Your answer needs to include each line of the records in which the string "refresh" can be found.

[DATASET RECORDS]
┄┄┄┄┄┄┄┄┄┄

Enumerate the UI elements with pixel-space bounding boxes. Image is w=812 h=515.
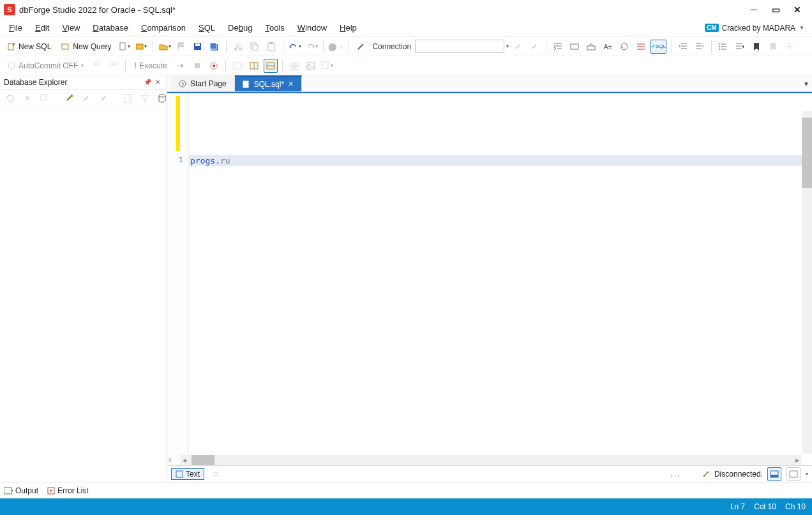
grid-stack-button[interactable]: ▾ [320, 59, 335, 73]
close-button[interactable]: ✕ [786, 4, 808, 15]
refresh-button[interactable] [3, 91, 17, 105]
open-folder-button[interactable]: ▾ [158, 40, 172, 54]
copy-node-button[interactable] [38, 91, 52, 105]
connection-dropdown-arrow[interactable]: ▾ [506, 43, 509, 49]
stop-button[interactable] [190, 59, 204, 73]
cut-button[interactable] [231, 40, 245, 54]
delete-node-button[interactable]: ✕ [20, 91, 34, 105]
vscroll-thumb[interactable] [802, 118, 812, 188]
stash-button[interactable] [584, 40, 598, 54]
save-button[interactable] [191, 40, 205, 54]
prev-bookmark-button[interactable] [733, 40, 747, 54]
indent-right-button[interactable] [551, 40, 565, 54]
tab-start-page[interactable]: Start Page [171, 75, 235, 91]
menu-edit[interactable]: Edit [29, 19, 56, 36]
execute-button[interactable]: ! Execute [130, 59, 170, 73]
maximize-button[interactable]: ▭ [765, 4, 786, 15]
rollback-button[interactable] [107, 59, 121, 73]
svg-rect-41 [243, 81, 248, 88]
menu-window[interactable]: Window [291, 19, 333, 36]
bookmark-clear-button[interactable] [766, 40, 780, 54]
frame-button[interactable] [568, 40, 582, 54]
svg-rect-42 [176, 471, 183, 477]
layout-button-3[interactable] [264, 59, 278, 73]
results-text-button[interactable] [786, 467, 801, 481]
new-doc-dropdown[interactable]: ▾ [117, 40, 132, 54]
menu-debug[interactable]: Debug [222, 19, 259, 36]
list-button[interactable] [716, 40, 730, 54]
database-explorer-tree[interactable] [0, 107, 167, 482]
crack-badge[interactable]: CM Cracked by MADARA ▼ [705, 19, 809, 36]
menu-sql[interactable]: SQL [192, 19, 222, 36]
svg-text:✷: ✷ [70, 94, 73, 99]
menu-help[interactable]: Help [333, 19, 363, 36]
minimize-button[interactable]: ─ [743, 4, 765, 15]
error-list-tab[interactable]: Error List [47, 486, 89, 495]
vertical-scrollbar[interactable] [802, 111, 812, 454]
sql-validate-button[interactable]: ✔SQL [650, 40, 666, 54]
new-query-button[interactable]: New Query [57, 40, 115, 54]
svg-rect-2 [62, 44, 68, 49]
scissors-icon [234, 42, 243, 51]
connect-button[interactable] [354, 40, 368, 54]
plug-remove-button[interactable] [527, 40, 541, 54]
menu-database[interactable]: Database [86, 19, 135, 36]
results-dropdown[interactable]: ▾ [806, 471, 808, 477]
results-grid-button[interactable] [767, 467, 781, 481]
output-tab[interactable]: Output [4, 486, 38, 495]
folder-open-icon [159, 42, 168, 51]
autocommit-button[interactable]: AutoCommit OFF ▾ [3, 59, 87, 73]
layout-button-2[interactable] [247, 59, 261, 73]
finish-button[interactable] [174, 40, 188, 54]
menu-comparison[interactable]: Comparison [135, 19, 192, 36]
outdent-button[interactable] [676, 40, 690, 54]
execute-step-button[interactable] [174, 59, 188, 73]
save-all-button[interactable] [207, 40, 222, 54]
bookmark-button[interactable] [749, 40, 763, 54]
new-project-dropdown[interactable]: ▾ [134, 40, 148, 54]
redo-button[interactable]: ▾ [304, 40, 319, 54]
properties-button[interactable] [121, 91, 135, 105]
new-sql-button[interactable]: ✷ New SQL [3, 40, 55, 54]
image-button[interactable] [304, 59, 318, 73]
change-marker [176, 96, 180, 151]
horizontal-scrollbar[interactable]: ◂▸ [180, 455, 802, 465]
split-handle[interactable]: ⦀ [167, 455, 172, 465]
grid-button-1[interactable] [287, 59, 301, 73]
new-connection-button[interactable]: ✷ [62, 91, 76, 105]
nav-back-button[interactable]: ⬤→ [328, 40, 344, 54]
editor-status-bar: Text ... Disconnected. ▾ [167, 465, 812, 482]
connection-combo[interactable] [415, 40, 504, 53]
connection-delete-button[interactable] [96, 91, 110, 105]
plug-add-button[interactable] [511, 40, 525, 54]
tab-sql[interactable]: SQL.sql* ✕ [235, 75, 302, 91]
commit-button[interactable] [90, 59, 104, 73]
toggle-lines-button[interactable] [634, 40, 648, 54]
record-button[interactable] [207, 59, 221, 73]
undo-button[interactable]: ▾ [288, 40, 302, 54]
layout-button-1[interactable] [230, 59, 244, 73]
save-all-icon [209, 42, 220, 51]
refresh-fmt-button[interactable] [617, 40, 631, 54]
editor: ÷ 1 progs.ru ⦀ ◂▸ [167, 92, 812, 465]
case-button[interactable]: A± [601, 40, 615, 54]
indent-button[interactable] [693, 40, 707, 54]
text-mode-button[interactable]: Text [171, 468, 204, 480]
tabs-overflow-button[interactable]: ▾ [801, 75, 812, 91]
filter-button[interactable] [138, 91, 152, 105]
menu-file[interactable]: File [3, 19, 29, 36]
paste-button[interactable] [264, 40, 278, 54]
step-icon [176, 61, 185, 70]
menu-view[interactable]: View [56, 19, 86, 36]
panel-close-button[interactable]: ✕ [153, 79, 163, 86]
swap-button[interactable] [209, 467, 223, 481]
hscroll-thumb[interactable] [192, 455, 214, 465]
tab-close-button[interactable]: ✕ [288, 80, 294, 88]
code-area[interactable]: progs.ru [189, 93, 812, 465]
connection-edit-button[interactable] [79, 91, 93, 105]
code-token-1: progs. [190, 156, 220, 165]
arrows-expand-button[interactable] [783, 40, 797, 54]
panel-pin-button[interactable]: 📌 [142, 79, 153, 86]
menu-tools[interactable]: Tools [259, 19, 290, 36]
copy-button[interactable] [248, 40, 262, 54]
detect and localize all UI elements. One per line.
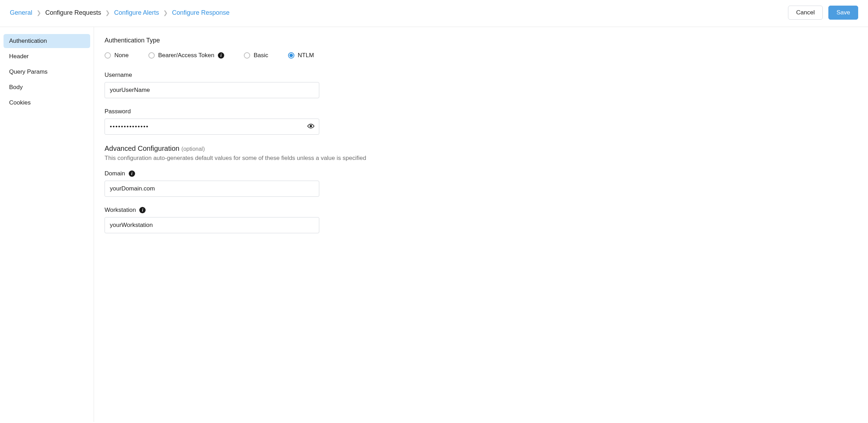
username-input[interactable]	[105, 82, 319, 98]
auth-option-bearer[interactable]: Bearer/Access Token i	[148, 52, 224, 59]
advanced-description: This configuration auto-generates defaul…	[105, 155, 857, 162]
advanced-title-text: Advanced Configuration	[105, 145, 179, 152]
password-field-block: Password	[105, 108, 857, 135]
domain-label-text: Domain	[105, 170, 125, 177]
radio-icon	[244, 52, 250, 59]
chevron-right-icon: ❯	[36, 9, 41, 16]
main-layout: Authentication Header Query Params Body …	[0, 27, 868, 422]
auth-option-label: None	[114, 52, 129, 59]
password-input[interactable]	[105, 119, 319, 135]
sidebar-item-cookies[interactable]: Cookies	[4, 96, 90, 110]
cancel-button[interactable]: Cancel	[788, 6, 823, 20]
password-label: Password	[105, 108, 857, 115]
breadcrumb-configure-requests[interactable]: Configure Requests	[45, 9, 101, 16]
sidebar-item-header[interactable]: Header	[4, 49, 90, 63]
auth-type-options: None Bearer/Access Token i Basic NTLM	[105, 52, 857, 59]
domain-label: Domain i	[105, 170, 857, 177]
breadcrumb-configure-response[interactable]: Configure Response	[172, 9, 229, 16]
auth-option-label: NTLM	[298, 52, 314, 59]
topbar: General ❯ Configure Requests ❯ Configure…	[0, 0, 868, 27]
sidebar: Authentication Header Query Params Body …	[0, 27, 94, 422]
radio-icon	[105, 52, 111, 59]
chevron-right-icon: ❯	[163, 9, 168, 16]
info-icon[interactable]: i	[129, 170, 135, 177]
auth-option-ntlm[interactable]: NTLM	[288, 52, 314, 59]
svg-point-0	[310, 125, 312, 127]
breadcrumb: General ❯ Configure Requests ❯ Configure…	[10, 9, 229, 16]
username-field-block: Username	[105, 72, 857, 98]
auth-option-label: Bearer/Access Token	[158, 52, 214, 59]
save-button[interactable]: Save	[828, 6, 858, 20]
workstation-field-block: Workstation i	[105, 207, 857, 233]
info-icon[interactable]: i	[139, 207, 146, 213]
breadcrumb-configure-alerts[interactable]: Configure Alerts	[114, 9, 159, 16]
workstation-label-text: Workstation	[105, 207, 136, 214]
auth-type-title: Authentication Type	[105, 37, 857, 44]
sidebar-item-body[interactable]: Body	[4, 80, 90, 94]
sidebar-item-authentication[interactable]: Authentication	[4, 34, 90, 48]
radio-icon	[148, 52, 155, 59]
auth-option-basic[interactable]: Basic	[244, 52, 268, 59]
action-buttons: Cancel Save	[788, 6, 858, 20]
workstation-label: Workstation i	[105, 207, 857, 214]
radio-icon	[288, 52, 294, 59]
advanced-configuration-title: Advanced Configuration (optional)	[105, 145, 857, 153]
info-icon[interactable]: i	[218, 52, 224, 59]
domain-input[interactable]	[105, 181, 319, 197]
content: Authentication Type None Bearer/Access T…	[94, 27, 868, 422]
advanced-optional-text: (optional)	[181, 146, 205, 152]
username-label: Username	[105, 72, 857, 79]
breadcrumb-general[interactable]: General	[10, 9, 32, 16]
sidebar-item-query-params[interactable]: Query Params	[4, 65, 90, 79]
workstation-input[interactable]	[105, 217, 319, 233]
domain-field-block: Domain i	[105, 170, 857, 197]
chevron-right-icon: ❯	[105, 9, 110, 16]
eye-icon[interactable]	[307, 124, 314, 130]
auth-option-none[interactable]: None	[105, 52, 129, 59]
auth-option-label: Basic	[254, 52, 268, 59]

┄┄┄┄┄┄┄┄┄┄

[WRITTEN REPLY]
refresh-button[interactable] [3, 91, 17, 105]
refresh-fmt-button[interactable] [617, 40, 631, 54]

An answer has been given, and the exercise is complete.